Before the Minister and the Ministers of State leave, I congratulate everyone who was reappointed.
Dementia is a deeply distressing condition for those suffering from it and for their families. It presents a significant and growing challenge to health and social services. As our population ages, the number of people with dementia will increase. Progressive increases in investment towards support for people with dementia and Alzheimer's disease will be required in the years ahead.
Supporting the provisions of disabled persons' parking cards, also known as European parking cards or disabled parking badges, for dementia and Alzheimer's disease suffers would make such a difference to their lives.
The World Health Organization has described dementia as one of the most serious social challenges facing the world today. Currently, a total of 55,000 people are living with dementia in Ireland and over 5,000 people have early onset Alzheimer's disease. Many more of them still drive, thankfully.
The Alzheimer Society of Ireland has made the point that the majority of people with dementia, over 63%, live in the community and wish to continue to live at home as a first option.
Insufficient provision for home help and home care packages channel people to long-term care causing the institutionalisation of people with dementia. However, people with dementia prefer to remain living at home for as long as possible. With the right supports, this is possible for the majority of the people concerned.
We should not underestimate the difference we can make by implementing simple measures, such as issuing parking cards, that would make life easier for those struggling as the illness takes hold. The proposal is simple but practical. It would be a step in the right direction and Ireland could be a world leader for dementia care and support.
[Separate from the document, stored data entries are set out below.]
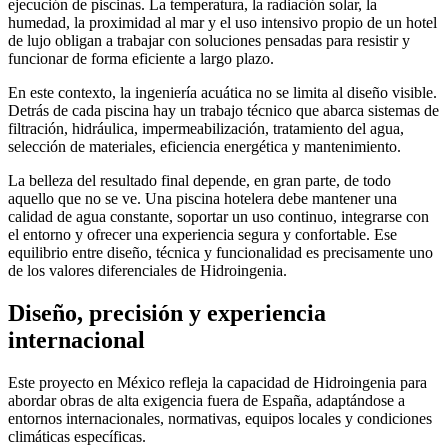
ejecución de piscinas. La temperatura, la radiación solar, la
humedad, la proximidad al mar y el uso intensivo propio de un hotel
de lujo obligan a trabajar con soluciones pensadas para resistir y
funcionar de forma eficiente a largo plazo.
En este contexto, la ingeniería acuática no se limita al diseño visible.
Detrás de cada piscina hay un trabajo técnico que abarca sistemas de
filtración, hidráulica, impermeabilización, tratamiento del agua,
selección de materiales, eficiencia energética y mantenimiento.
La belleza del resultado final depende, en gran parte, de todo
aquello que no se ve. Una piscina hotelera debe mantener una
calidad de agua constante, soportar un uso continuo, integrarse con
el entorno y ofrecer una experiencia segura y confortable. Ese
equilibrio entre diseño, técnica y funcionalidad es precisamente uno
de los valores diferenciales de Hidroingenia.
Diseño, precisión y experiencia
internacional
Este proyecto en México refleja la capacidad de Hidroingenia para
abordar obras de alta exigencia fuera de España, adaptándose a
entornos internacionales, normativas, equipos locales y condiciones
climáticas específicas.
Everyday challenges differ for people with Alzheimer's disease and dementia. Small things can make a major difference. People are living longer and will need more supports as they age.
In 2014, the National Assembly for Wales passed the Disabled Persons (Badges for Motor Vehicles) (Wales) (Amendment) Regulations 2014. The regulations allow those with a cognitive impairment, that is, people who cannot plan and follow the route of a familiar journey, to be eligible for a blue badge as of January 2015. The regulations do not give automatic entitlement to a blue badge. According to the blue badge scheme criteria in Wales, a person needs to provide a letter of support from a relevant health care professional explaining the diagnosis.
I am calling for a change in the criteria such that people with dementia can be eligible to apply for the disabled person's parking card based on an assessment by their general practitioner to verify the need. This will help to resolve the difficulties faced by people with dementia and their families in carrying on activities of daily life. Activities that many of us take for granted, like visiting the shop or attending GP appointments, can become physically challenging and the associated journeys can be daunting for people with dementia and Alzheimer's disease. I hope the Government will consider this change in order that people are able to continue doing the things they enjoy and maintain their independence for far longer.
People with dementia have the right to maintain their independence and to remain and be active in a familiar environment linked to their communities. To do this, they need access to supports that reflect the complex and changing needs of the condition.
The disabled parking permit scheme was born out of a basic necessity to maintain independence for people in Ireland living with a permanent disability, medical condition or severe mobility difficulties, as well as for people who are registered blind, whether they are drivers or passengers. A person with a disability requires access to a disabled parking bay because of access to amenities and facilities. Accessible parking bays are located near amenities for people to access work, education, public transport, post office, shops, banks or social events as well as hospital appointments.
I am aware of a lady who dropped her husband off at the door of the hospital while she went to park. Her husband suffers from dementia. When she got back to the hospital door, her husband was missing. Luckily, with the help of the Garda, she found him a mile and a half away. The man could have walked out in front of a lorry or car. He was simply not capable of managing on his own.
The value of these cards cannot be underestimated. Their availability supports people's right to inclusion. European parking cards can be used by disabled people within the European Union and are recognised in the United States and Canada also. This means when people travel abroad, they can bring their cards with them. Extending the scheme would ensure independence dignity and choice for people with dementia and Alzheimer's disease, as well as their carers.